(Saved data entries)
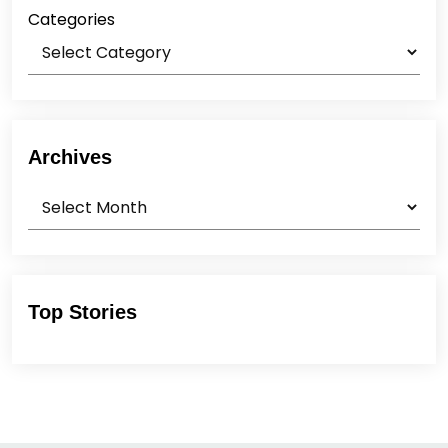
Categories
Archives
Archives
Top Stories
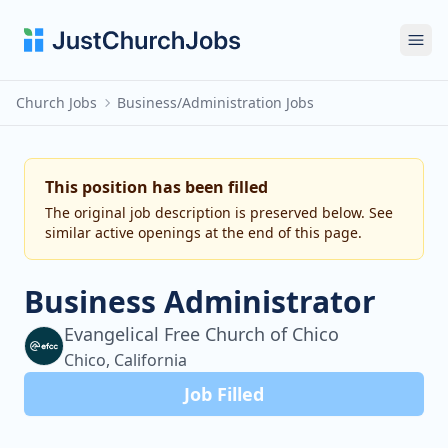
Ope
Church Jobs
Business/Administration Jobs
This position has been filled
The original job description is preserved below. See
similar active openings at the end of this page.
Business Administrator
Evangelical Free Church of Chico
Chico, California
Job Filled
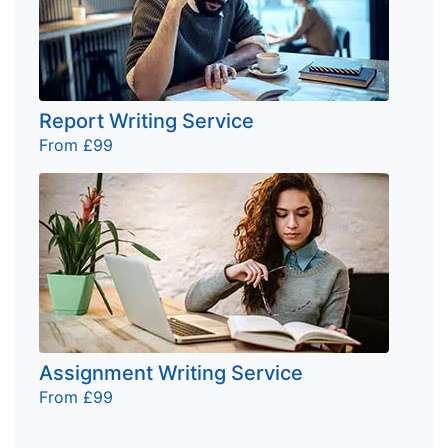
Report Writing Service
From £99
Assignment Writing Service
From £99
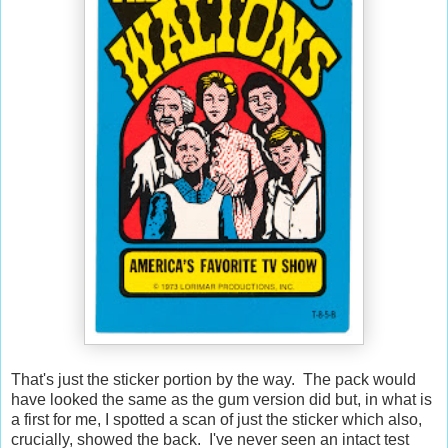
That's just the sticker portion by the way. The pack would
have looked the same as the gum version did but, in what is
a first for me, I spotted a scan of just the sticker which also,
crucially, showed the back. I've never seen an intact test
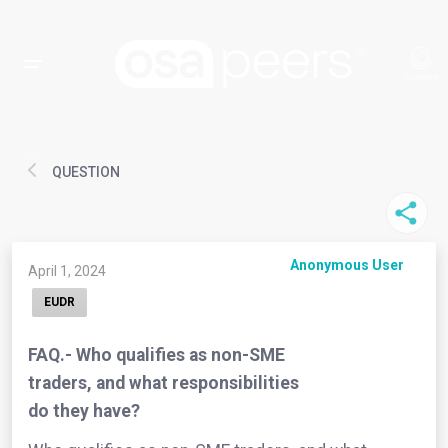
QUESTION
Anonymous User
April 1, 2024
EUDR
FAQ.- Who qualifies as non-SME
traders, and what responsibilities
do they have?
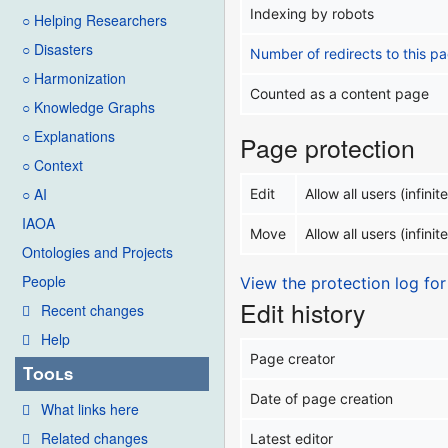
Indexing by robots
○ Helping Researchers
○ Disasters
Number of redirects to this p
○ Harmonization
Counted as a content page
○ Knowledge Graphs
○ Explanations
Page protection
○ Context
○ AI
Edit
Allow all users (infinite
IAOA
Move
Allow all users (infinite
Ontologies and Projects
People
View the protection log for
Edit history
Recent changes
Help
Page creator
Tools
Date of page creation
What links here
Related changes
Latest editor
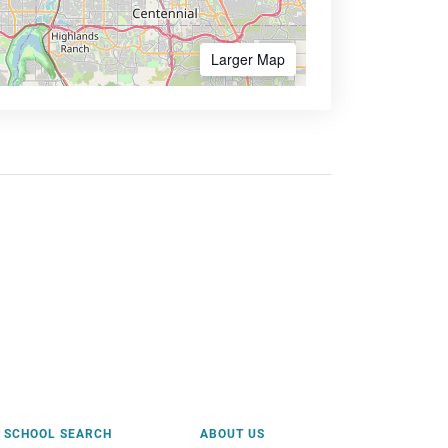
Larger Map
SCHOOL SEARCH
ABOUT US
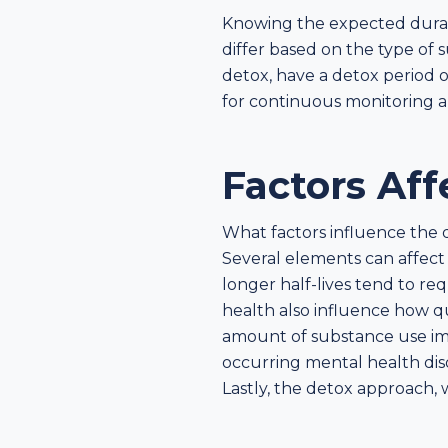
Knowing the expected duratio
differ based on the type of s
detox, have a detox period o
for continuous monitoring 
Factors Af
What factors influence the 
Several elements can affect
longer half-lives tend to re
health also influence how q
amount of substance use imp
occurring mental health dis
Lastly, the detox approach,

> **Task to complete**: Starting at the line that contains "for continuous monitoring", print every line through the last one of the records, exactly and with nothing else.

> **Task result**:
for continuous monitoring 
Factors Af
What factors influence the 
Several elements can affect
longer half-lives tend to re
health also influence how q
amount of substance use imp
occurring mental health dis
Lastly, the detox approach,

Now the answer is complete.